## [What you will do]
A verbatim reproduction of the lines below, from the line containing "Ferocactus (1282, 186)" through the line containing "Купить 500 руб. (1449, 575)", both ends included, is the whole required output.

Screenshot grounding data

=-=-=-=-=

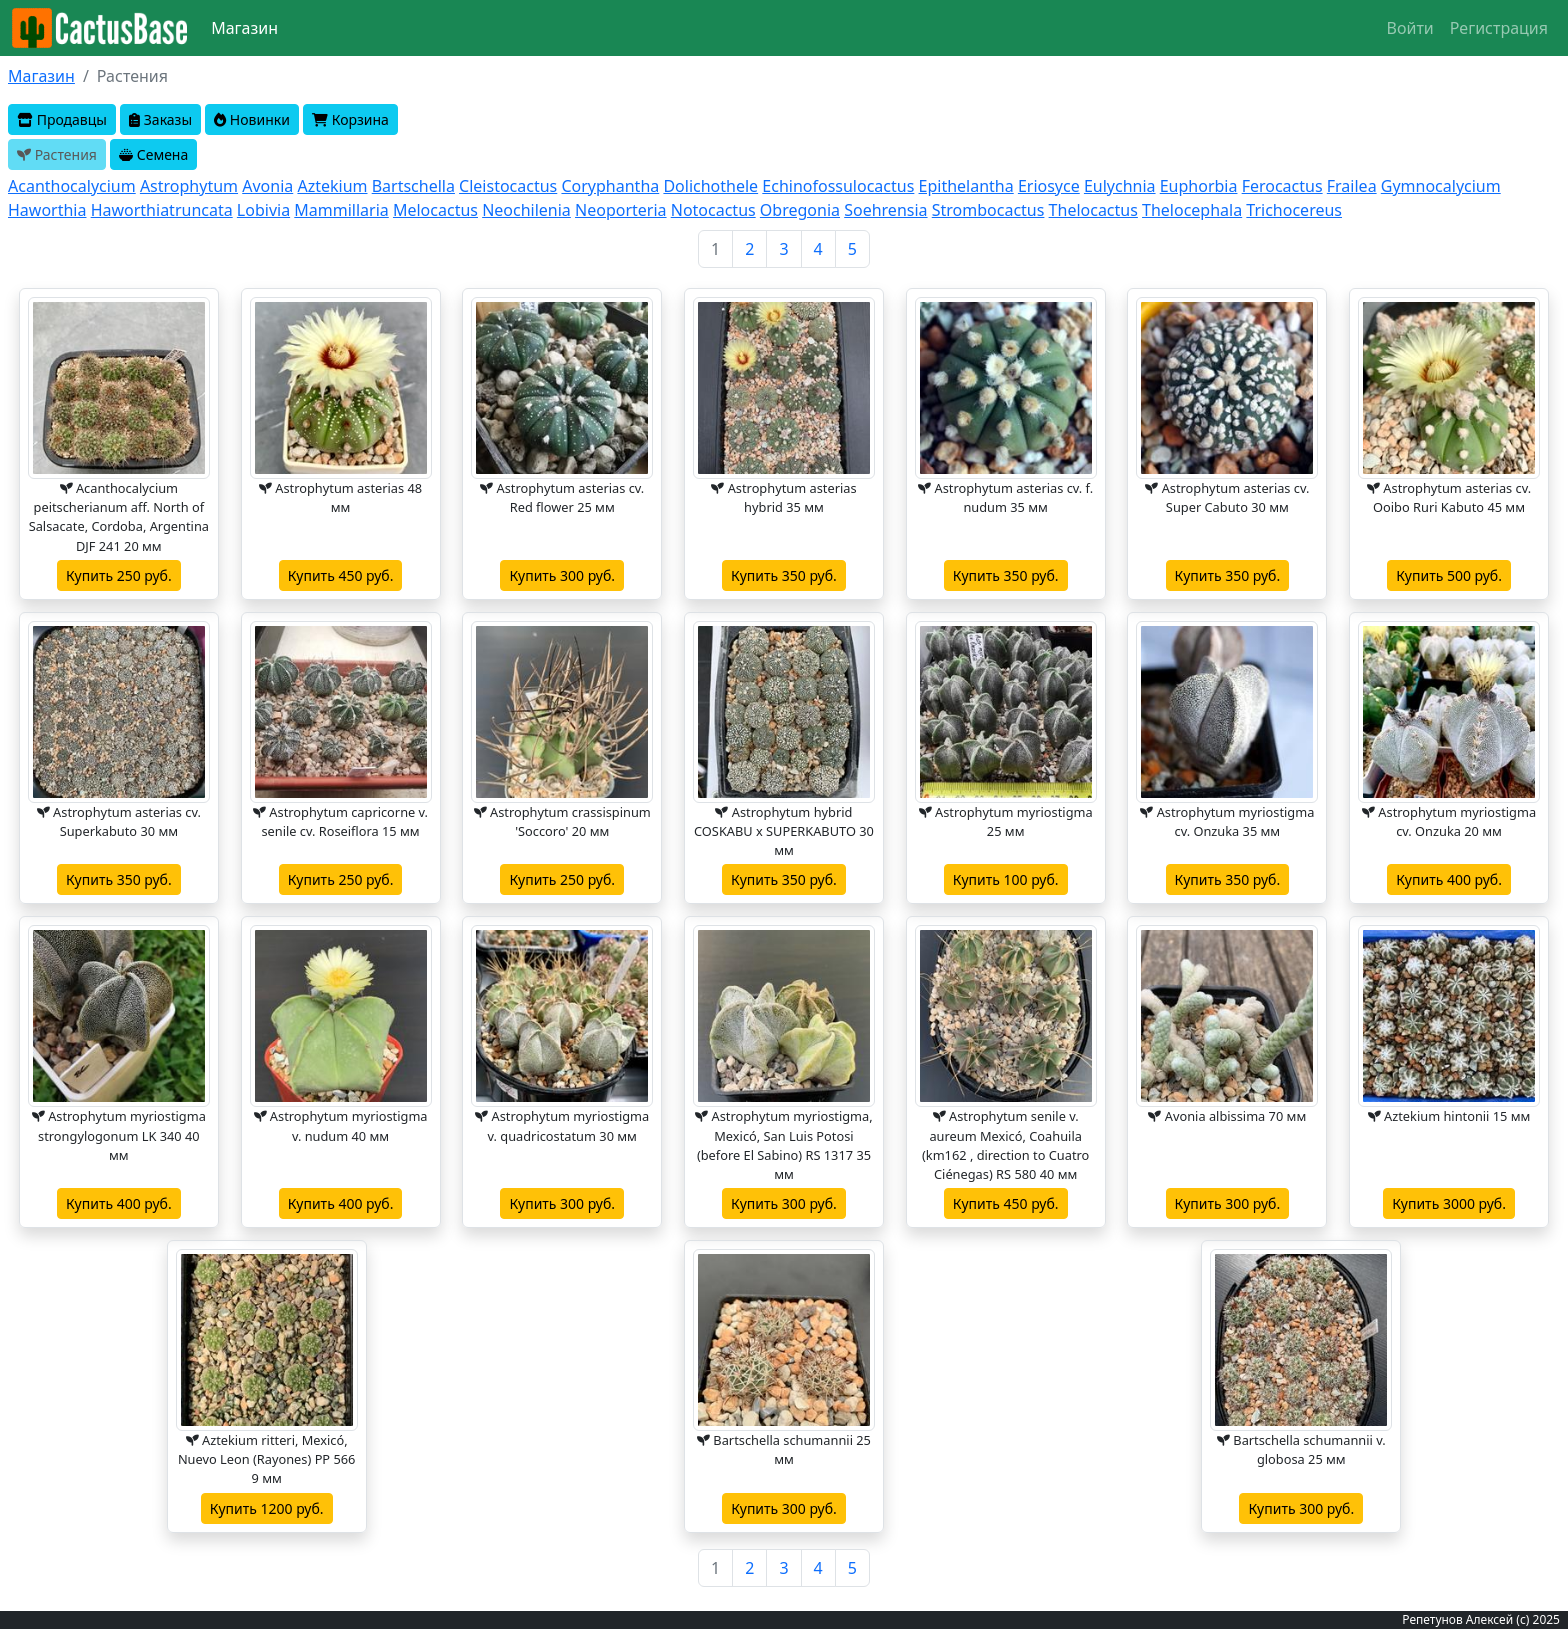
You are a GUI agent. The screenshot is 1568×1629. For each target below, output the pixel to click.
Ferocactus (1282, 186)
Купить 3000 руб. (1449, 1203)
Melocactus (435, 210)
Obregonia (800, 210)
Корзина (350, 119)
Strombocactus (988, 210)
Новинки (252, 119)
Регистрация (1499, 28)
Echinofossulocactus (838, 186)
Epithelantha (966, 186)
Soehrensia (885, 210)
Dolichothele (710, 186)
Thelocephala (1192, 210)
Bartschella (413, 186)
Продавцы (62, 119)
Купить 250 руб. (119, 575)
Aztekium (332, 186)
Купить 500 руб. (1449, 575)
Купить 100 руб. (1006, 879)
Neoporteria (621, 210)
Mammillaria (341, 210)
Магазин (244, 28)
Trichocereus (1294, 210)
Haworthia (47, 210)
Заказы (160, 119)
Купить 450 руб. (341, 575)
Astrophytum (189, 186)
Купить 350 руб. (784, 575)
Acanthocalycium (72, 186)
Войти (1410, 28)
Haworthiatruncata (162, 210)
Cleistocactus (508, 186)
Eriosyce (1049, 186)
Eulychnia (1120, 186)
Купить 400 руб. (1449, 879)
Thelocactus (1093, 210)
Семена (153, 154)
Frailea (1352, 186)
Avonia (267, 186)
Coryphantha (610, 186)
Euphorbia (1199, 186)
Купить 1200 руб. (267, 1508)
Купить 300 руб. (562, 575)
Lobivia (263, 210)
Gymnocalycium (1441, 186)
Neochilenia (526, 210)
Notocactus (713, 210)
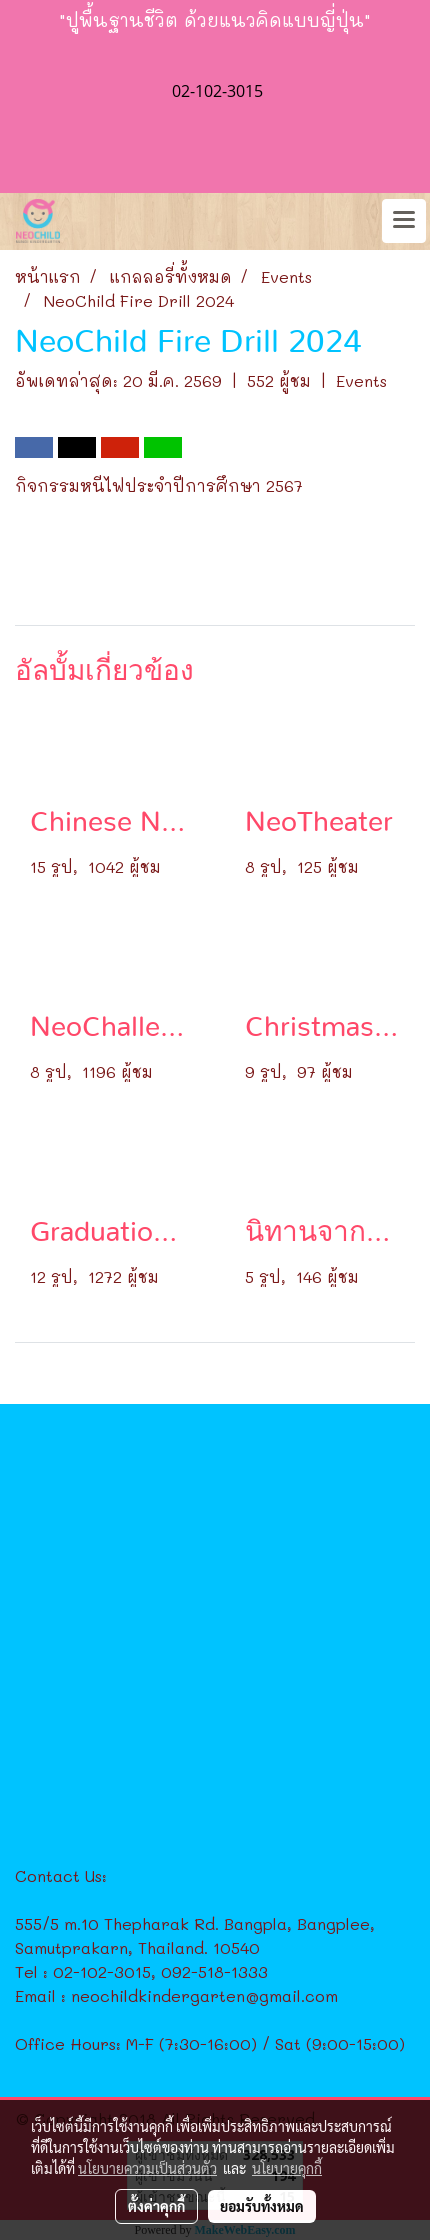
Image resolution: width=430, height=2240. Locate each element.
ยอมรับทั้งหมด (262, 2206)
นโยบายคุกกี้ (287, 2168)
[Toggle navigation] (404, 221)
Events (361, 380)
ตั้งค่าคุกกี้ (156, 2206)
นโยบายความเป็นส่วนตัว (147, 2168)
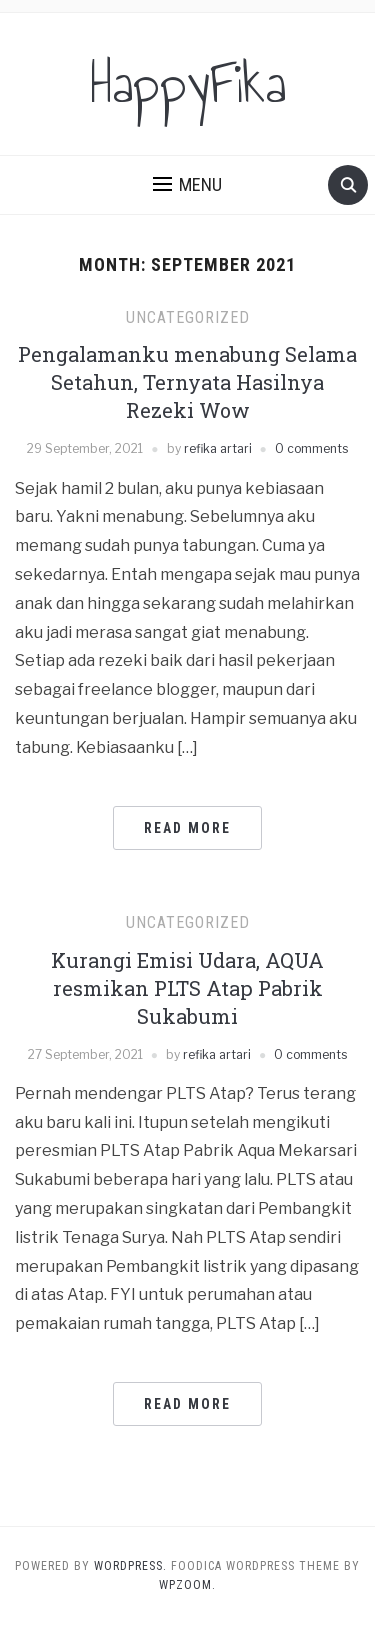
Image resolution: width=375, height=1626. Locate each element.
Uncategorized (188, 317)
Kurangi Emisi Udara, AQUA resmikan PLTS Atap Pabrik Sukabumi (187, 988)
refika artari (218, 448)
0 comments (311, 448)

=-=-=-=-=

## [Answer to this exercise]
Ferocactus (1282, 186)
Купить 3000 руб. (1449, 1203)
Melocactus (435, 210)
Obregonia (800, 210)
Корзина (350, 119)
Strombocactus (988, 210)
Новинки (252, 119)
Регистрация (1499, 28)
Echinofossulocactus (838, 186)
Epithelantha (966, 186)
Soehrensia (885, 210)
Dolichothele (710, 186)
Thelocephala (1192, 210)
Bartschella (413, 186)
Продавцы (62, 119)
Купить 250 руб. (119, 575)
Aztekium (332, 186)
Купить 500 руб. (1449, 575)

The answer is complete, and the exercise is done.